China’s Shrinking Population

China’s Shrinking Population

May 4, 2023
Photo: iStock/ Luca Ferrara

What happens when the population of the world’s largest country shrinks drastically?

Reeling in the aftershock of the COVID-19 pandemic, China is battling an urgent population crisis. Rising mortality rates are coupled with a decline in fertility rates, causing the latter to fall dismally below replacement value.

In ‘INSIGHT’ (Channel NewsAsia, April 2023), Professor Jean Yeung (NUS Sociology, CFPR, & Yong Loo Lin School of Medicine) provides her expert opinion on the pressing matter of China’s shrinking population and its demographic consequences. She broadly highlights that China’s population decline will affect its economy, innovation, and the overall energy of the Chinese population.

The programme deftly discusses issues pertaining to foreign and rural migration to China’s urban centres. Noting the state’s draconian COVID-19 measures as a key repellent of highly educated foreign labour, the discussion pivots to understanding the role and place of rural migrants into city centres.

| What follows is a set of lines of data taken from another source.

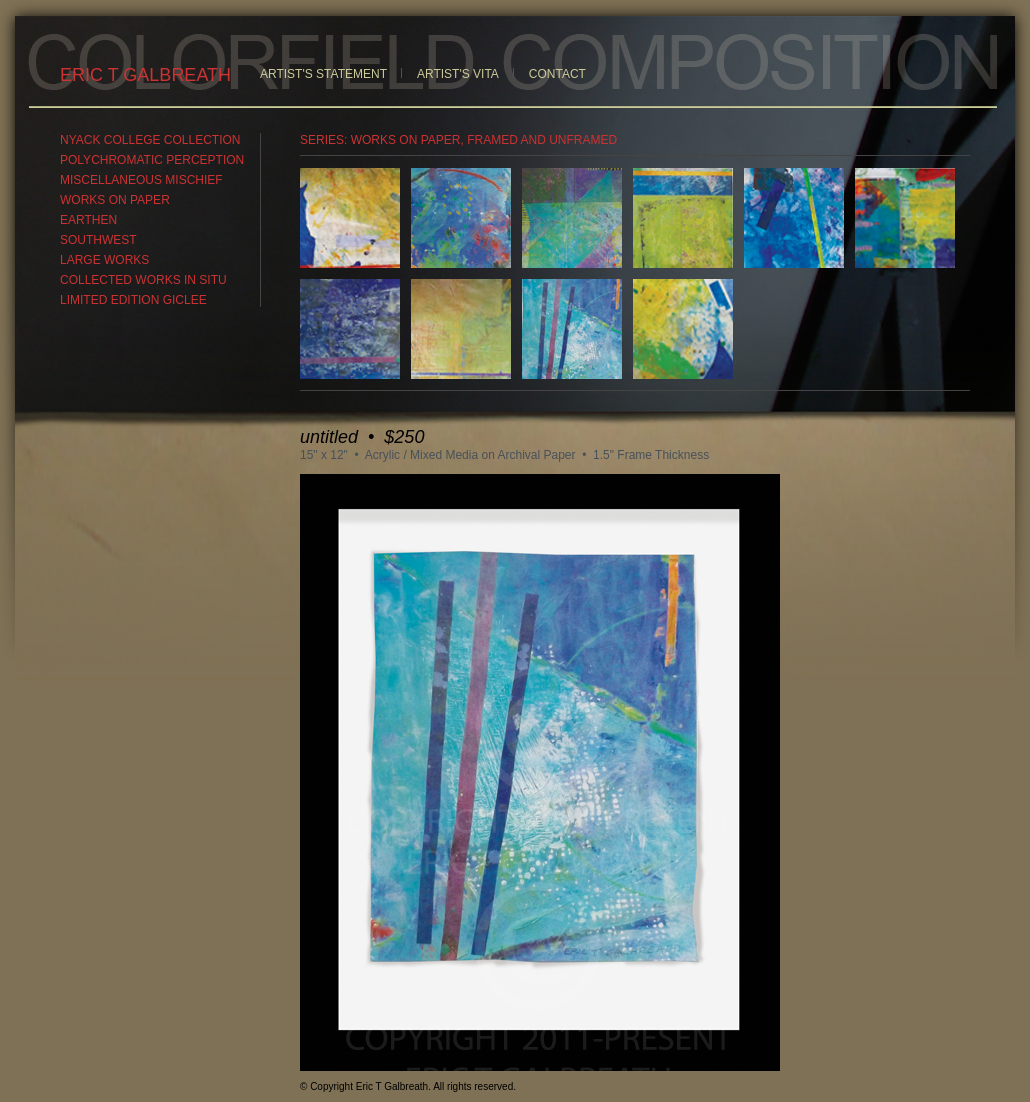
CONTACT (557, 74)
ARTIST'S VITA (458, 74)
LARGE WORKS (104, 260)
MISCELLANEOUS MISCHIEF (141, 180)
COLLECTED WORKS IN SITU (143, 280)
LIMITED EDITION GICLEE (133, 300)
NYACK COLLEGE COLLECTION (150, 140)
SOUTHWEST (98, 240)
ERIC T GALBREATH (145, 75)
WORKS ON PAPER (115, 200)
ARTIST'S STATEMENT (323, 74)
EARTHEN (88, 220)
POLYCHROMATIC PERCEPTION (152, 160)
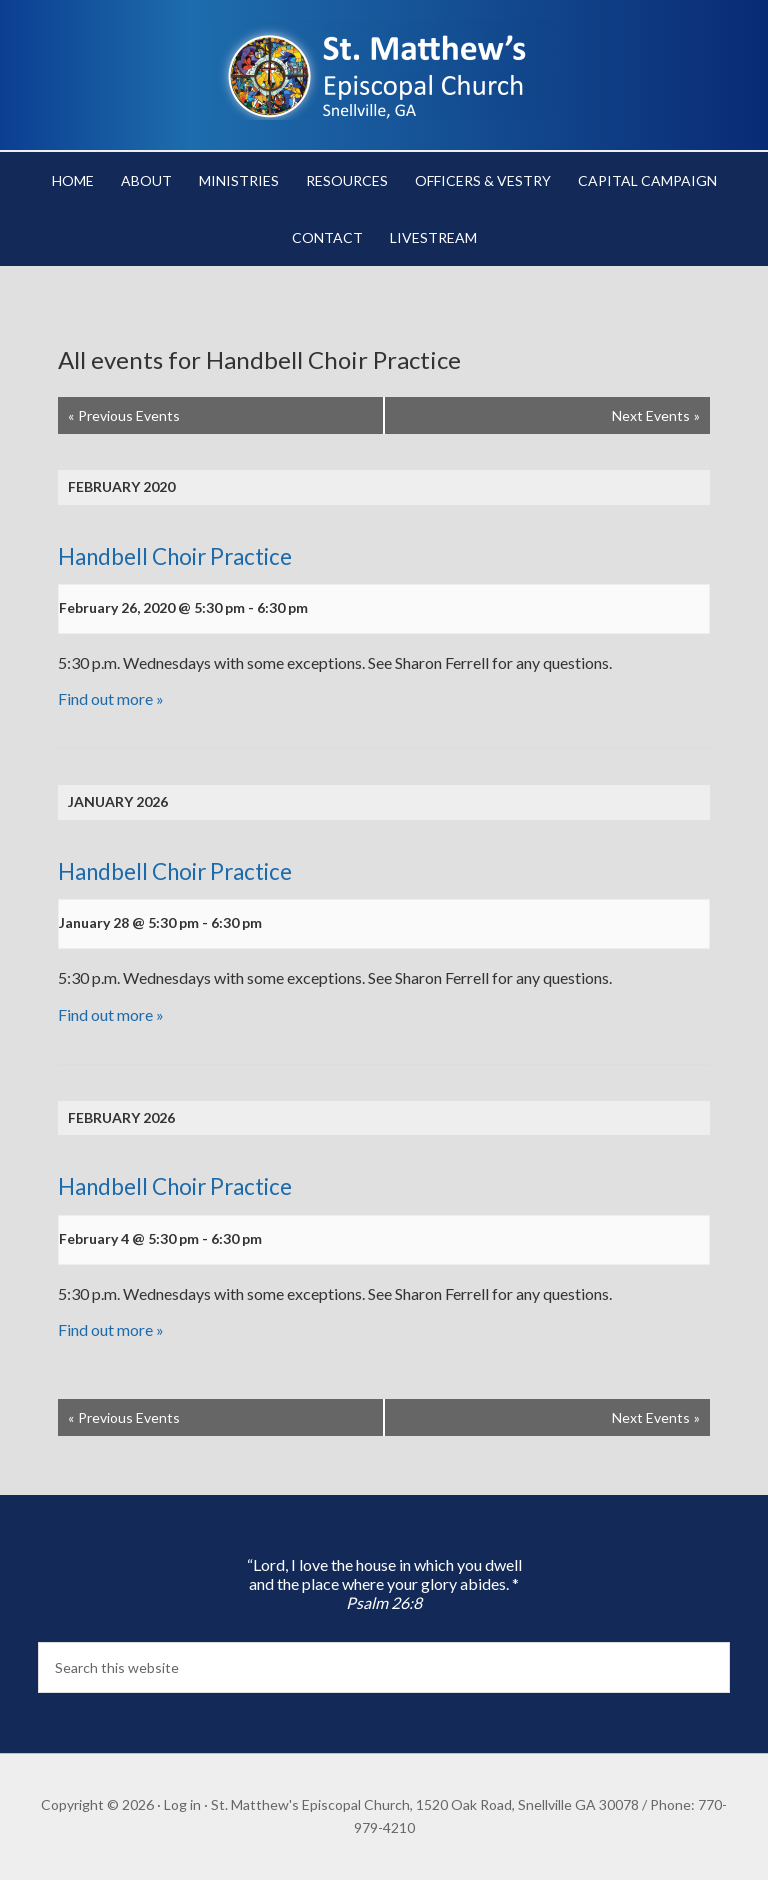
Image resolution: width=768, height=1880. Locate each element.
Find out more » (111, 698)
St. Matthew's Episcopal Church (383, 70)
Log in (182, 1804)
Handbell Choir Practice (175, 556)
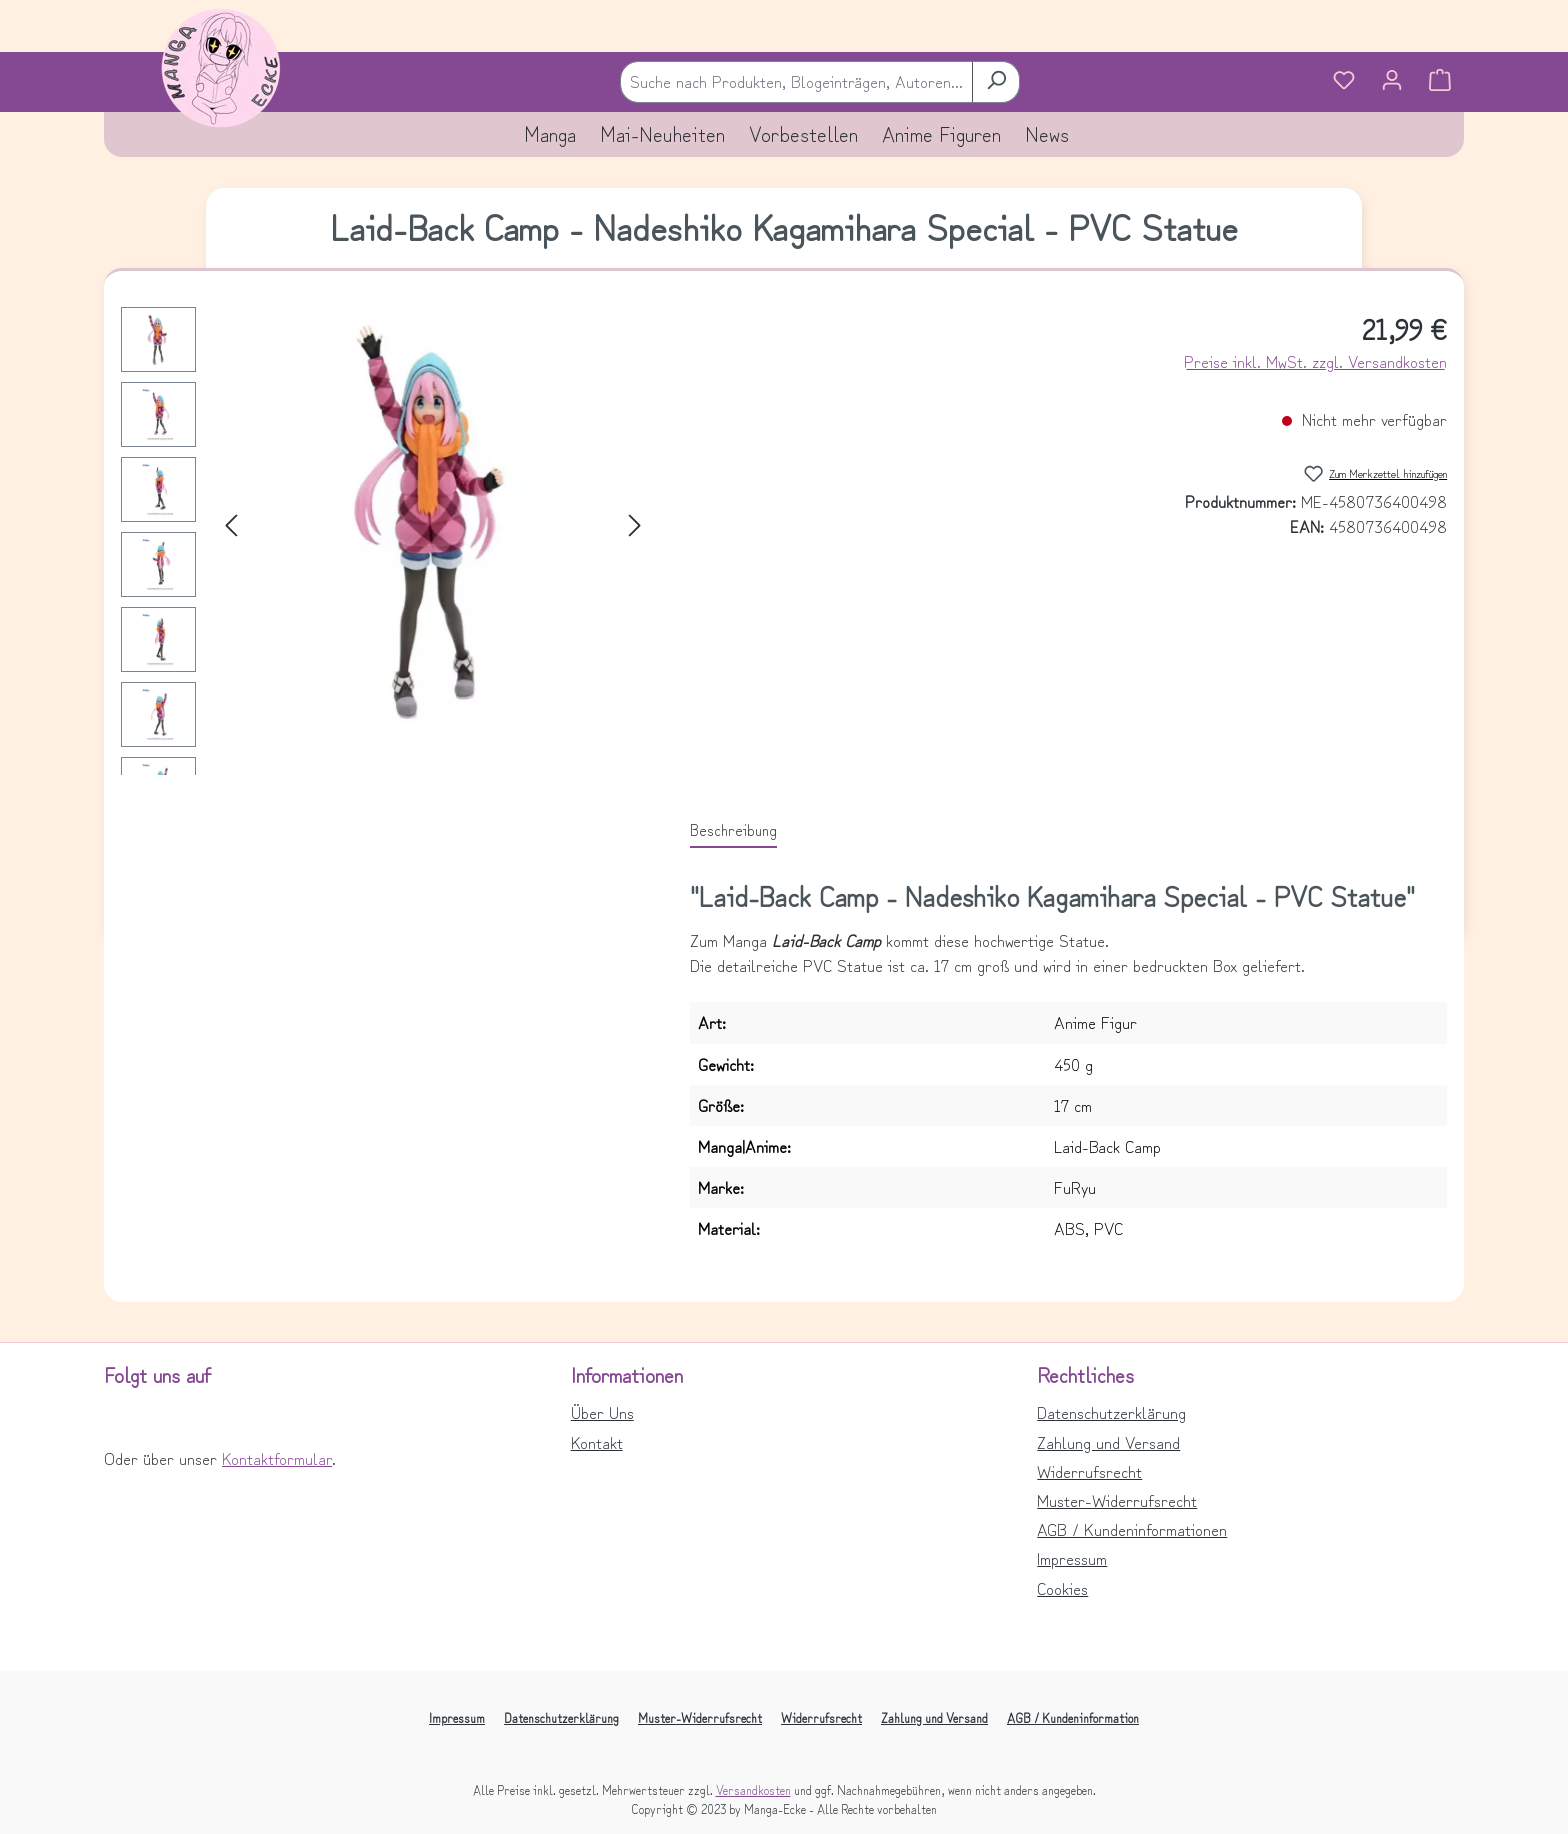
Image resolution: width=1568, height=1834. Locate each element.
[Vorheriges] (231, 522)
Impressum (1072, 1558)
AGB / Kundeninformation (1073, 1717)
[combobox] (796, 81)
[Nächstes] (635, 522)
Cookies (1062, 1588)
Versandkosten (753, 1789)
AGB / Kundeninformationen (1132, 1529)
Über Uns (602, 1412)
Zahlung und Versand (1108, 1442)
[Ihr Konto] (1392, 82)
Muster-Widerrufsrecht (1117, 1500)
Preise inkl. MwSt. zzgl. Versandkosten (1315, 361)
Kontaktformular (277, 1458)
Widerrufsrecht (1089, 1471)
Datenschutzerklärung (1111, 1412)
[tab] (733, 830)
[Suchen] (996, 81)
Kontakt (597, 1442)
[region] (385, 607)
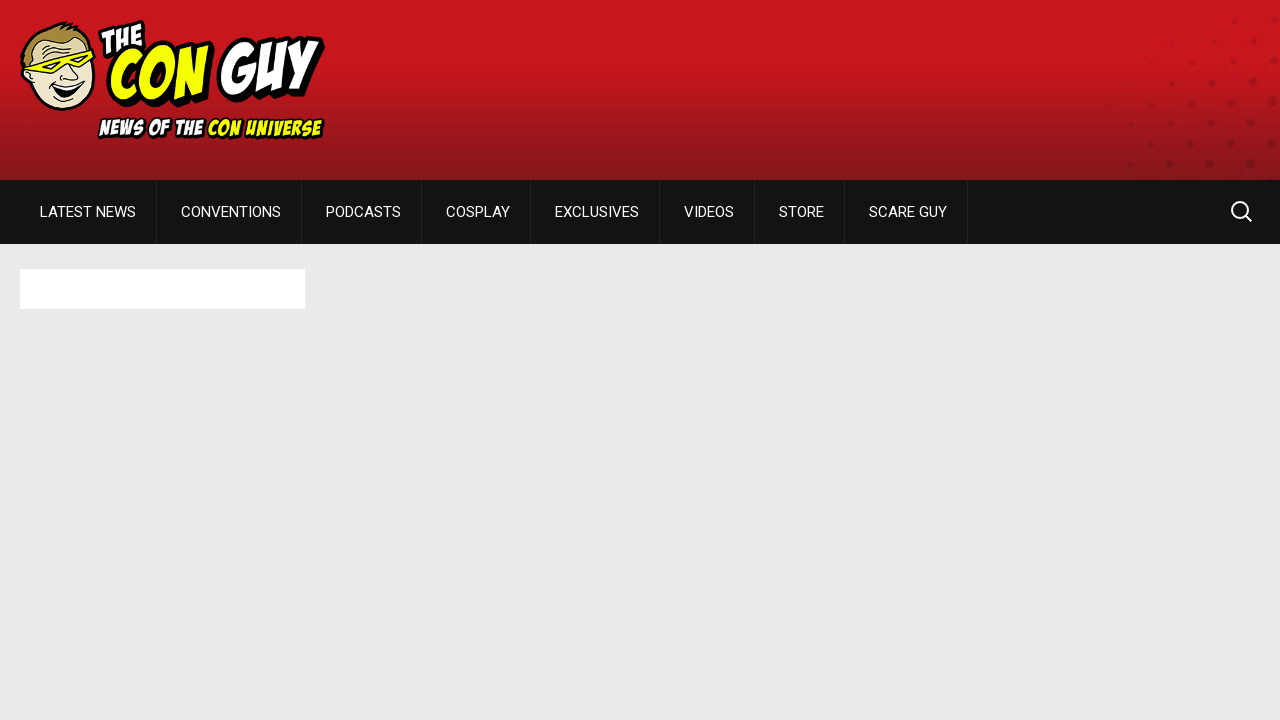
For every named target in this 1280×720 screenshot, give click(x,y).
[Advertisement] (896, 75)
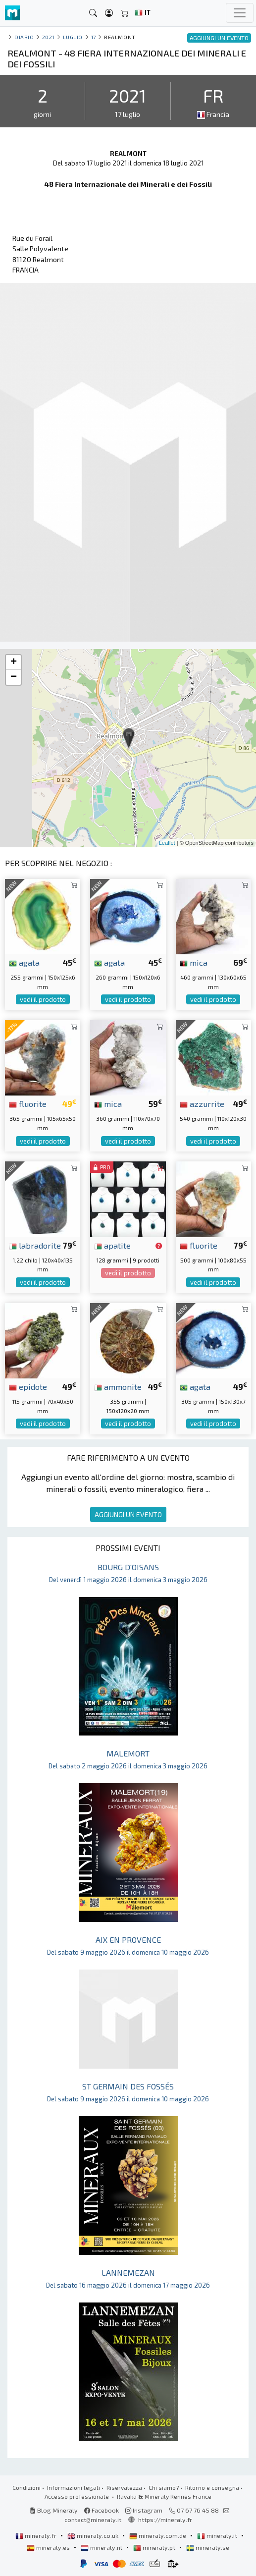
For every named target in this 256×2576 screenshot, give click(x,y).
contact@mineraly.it (92, 2519)
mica (193, 962)
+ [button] (13, 662)
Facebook (101, 2510)
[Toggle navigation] (240, 13)
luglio (73, 37)
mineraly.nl (102, 2547)
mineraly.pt (155, 2547)
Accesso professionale (77, 2496)
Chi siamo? (164, 2487)
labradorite (35, 1245)
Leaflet (167, 843)
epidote (28, 1386)
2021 (48, 37)
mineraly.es (49, 2547)
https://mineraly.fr (165, 2519)
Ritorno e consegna (212, 2487)
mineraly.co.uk (93, 2535)
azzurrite (202, 1103)
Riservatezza (124, 2487)
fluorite (28, 1103)
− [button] (13, 677)
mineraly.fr (36, 2535)
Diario (24, 37)
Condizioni (26, 2487)
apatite (112, 1245)
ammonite (118, 1386)
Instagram (143, 2510)
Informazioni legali (73, 2487)
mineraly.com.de (158, 2535)
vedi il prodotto (43, 999)
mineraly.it (218, 2535)
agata (24, 962)
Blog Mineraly (54, 2510)
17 (93, 37)
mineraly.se (207, 2547)
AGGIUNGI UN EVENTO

Beholden by the limiting hukou system, rural migrants are subject to differentiated accesses to various public services, including those relating to healthcare and education. Looking positively on the state’s promises of hukou reforms, Prof. Yeung believes that, if abolished, economic efficiency would increase, rural migrants could move freely, and would be incentivised to work harder.

Prof. Yeung also comments on the tangping (which literally means to ‘lie down’) phenomenon, wherein Chinese youth opt out of the rat race and refuse to partake in previously socially heralded milestones such as raising children. This is a manifestation of youth apathy and disillusionment towards material success that lends itself to decreasing fertility rates and young people’s disinclination towards having children.

The question of raising the retirement age has also come to the fore. While countries around the world have increased their retirement ages in response to their ageing populations, China’s retirement age has remained the same for over 40 years. Prof. Yeung notes that although raising the retirement age would ensure the workforce is numerically sustained, the opposition to this proposal among people who are retiring. She remarks that reforming the retirement age should be a gradual process that allows for flexibility in citizens’ decision-making processes.

Finally, the program touches on the Chinese government’s investments in robotics to automate their labour force. Prof. Yeung states that China will reap the benefit of this investment in the near future, especially given the inevitability and irreversible nature of its demographic decline.